▶ **Task directions**
Return each line of the records holding the string "Community".

##### Supplied material #####

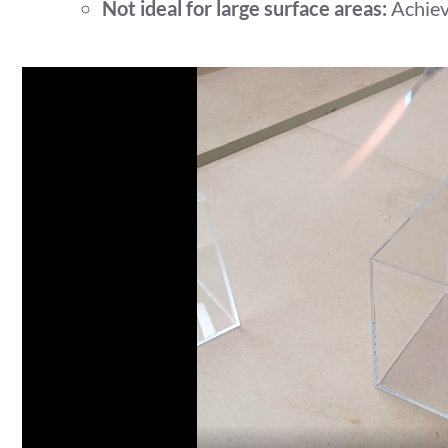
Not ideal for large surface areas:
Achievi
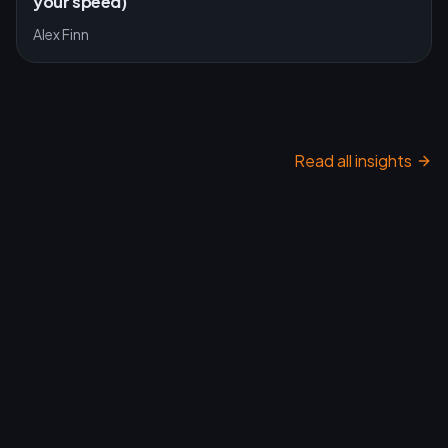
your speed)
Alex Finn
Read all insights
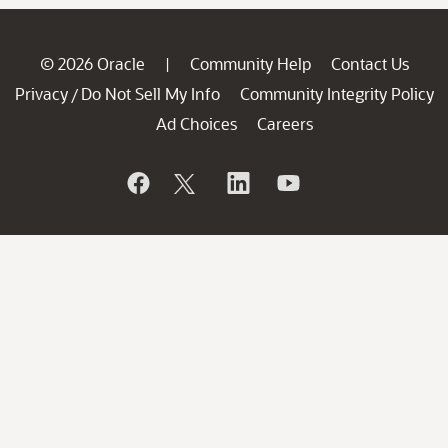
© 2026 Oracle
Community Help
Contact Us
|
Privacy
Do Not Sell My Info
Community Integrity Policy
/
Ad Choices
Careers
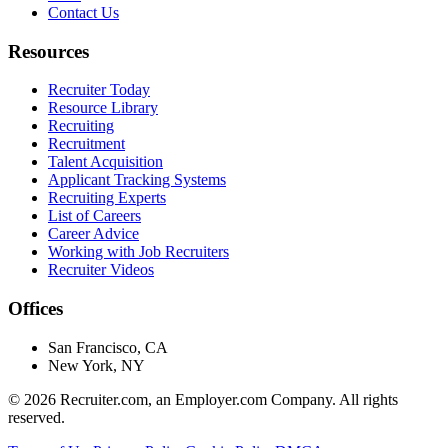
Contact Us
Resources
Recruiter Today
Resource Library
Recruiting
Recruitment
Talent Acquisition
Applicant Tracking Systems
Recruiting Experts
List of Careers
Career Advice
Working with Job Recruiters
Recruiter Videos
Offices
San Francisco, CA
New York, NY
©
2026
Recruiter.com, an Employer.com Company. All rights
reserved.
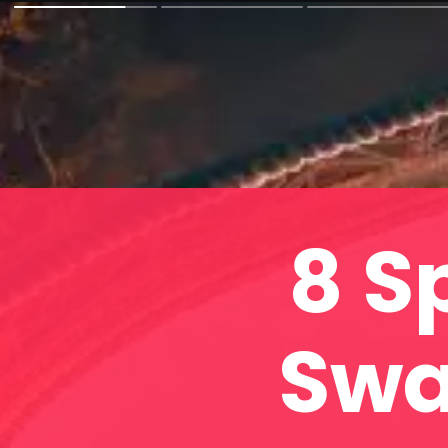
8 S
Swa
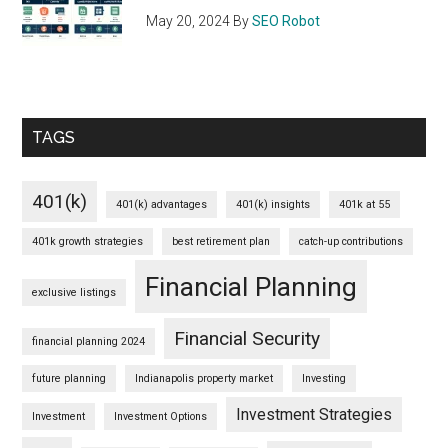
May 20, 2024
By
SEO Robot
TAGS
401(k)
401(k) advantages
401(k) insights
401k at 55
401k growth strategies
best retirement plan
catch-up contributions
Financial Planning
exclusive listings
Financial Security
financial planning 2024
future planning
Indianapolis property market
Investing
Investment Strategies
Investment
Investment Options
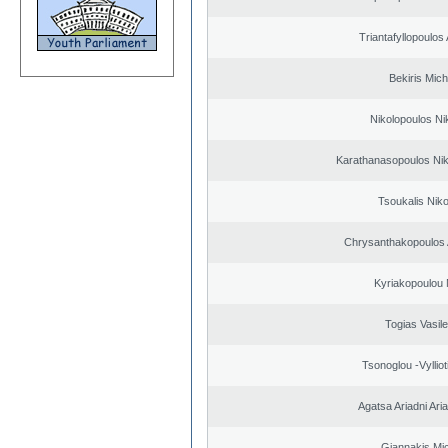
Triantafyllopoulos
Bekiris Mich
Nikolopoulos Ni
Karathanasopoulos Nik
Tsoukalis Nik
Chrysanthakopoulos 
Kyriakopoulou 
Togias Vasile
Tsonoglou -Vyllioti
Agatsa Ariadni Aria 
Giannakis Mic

#####

▶ **Solution below**
Community Help
Community Integrity Policy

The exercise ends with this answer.